Nel pomeriggio del 4 novembre, le audizioni sono iniziate con il candidato slovacco Maroš Šefčovič, e si concluderanno con i sei vicepresidenti esecutivi. Tra questi, particolare attenzione è rivolta a Raffaele Fitto, al quale la presidente della Commissione ha assegnato anche l'incarico di vicepresidente esecutivo. Tuttavia, non mancano le controversie: i Verdi europei hanno già espresso riserve su due candidati, l'ungherese Oliver Varhelyi e l'italiano Raffaele Fitto, che potrebbero non ottenere il loro sostegno.

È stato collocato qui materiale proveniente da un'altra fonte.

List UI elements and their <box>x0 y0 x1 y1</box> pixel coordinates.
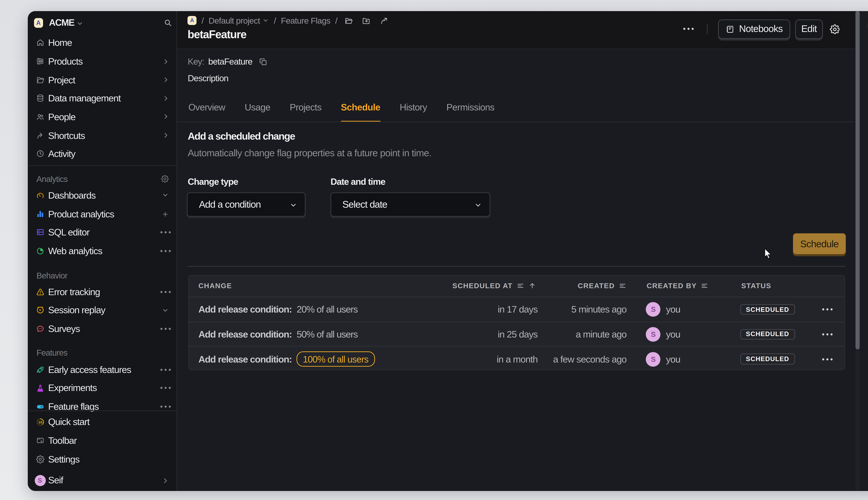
svg-text:10: 10 <box>38 420 42 424</box>
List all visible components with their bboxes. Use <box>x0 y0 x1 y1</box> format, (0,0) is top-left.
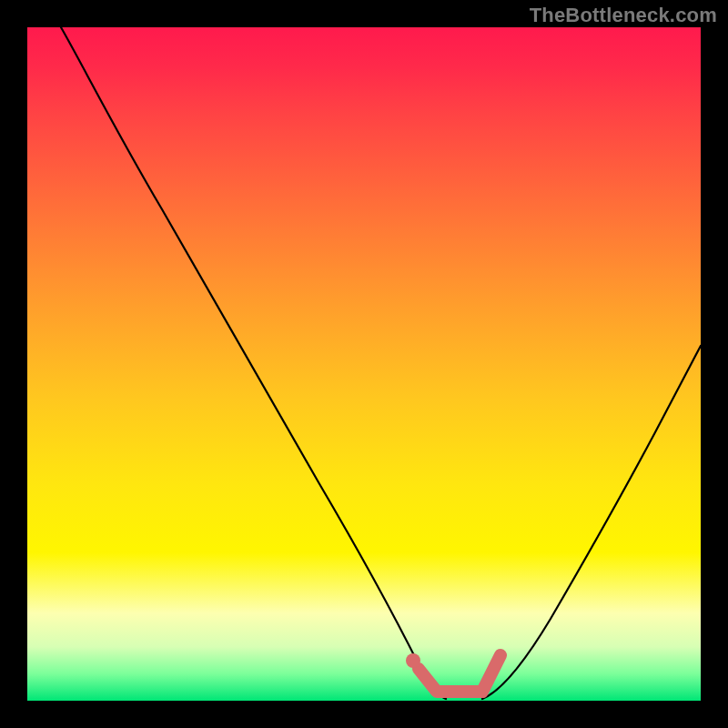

La co-presidente dei Verdi al Parlamento europeo, Terry Reintke, ha sottolineato in un briefing online con la stampa, insieme all'altro co-presidente del gruppo, Bas Eickhout, che le audizioni rappresentano un momento decisivo per valutare la competenza e l'idoneità dei candidati. La maggioranza europea, dunque, è alla prova delle audizioni, un passaggio fondamentale per il destino del nuovo corso di Ursula von der Leyen.
Le audizioni dei commissari designati, che si sottoporranno uno ad uno allo scrutinio delle commissioni dell'Eurocamera competenti per i loro portafogli, culmineranno il 12 novembre con l'esame dei sei vicepresidenti esecutivi.